Murray, who is ranked number 2 in the ATP rankings, was forced to play some of his best tennis against a brave opponent who showed resistance until last match point. The 28-year-old Scot offered his country its first title since 1936.
Murray wobbled briefly when he dropped serve early in the third set but he responded to move 5-3 ahead.
The world number two finished the job in a extraordinary match point, hoisting a lob over the stranded Goffin before collapsing on to the court.
Murray was immediately swamped by his team mates, captain Leon Smith and the support staff and was hoisted shoulder high on the court before saluting all British fans who had made the trip.
“It’s been an incredible few years,” a very emotional Murray said on court. “I can’t believe we did it, I never thought we would. I play my best tennis when I play for my country.”
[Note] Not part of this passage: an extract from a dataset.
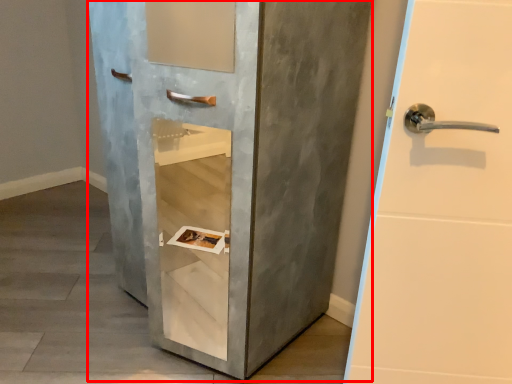 Question: From the image's perspective, what is the correct spatial positioning of door (annotated by the red box) in reference to concrete?

Choices:
 (A) below
 (B) above

Answer: (B)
Andy Murray became the first man to win three live rubbers in a Davis Cup final since American Pete Sampras in 1995, taking his record in this year’s competition to 11-0.
Britain, with today’s win and first title since 1936, takes their tally to 10.
Belgium started the day with a severe disadvantage needing to win both the reverse singles if they were to pull off a remarkable comeback and win the 115-year-old team competition for the first time in history.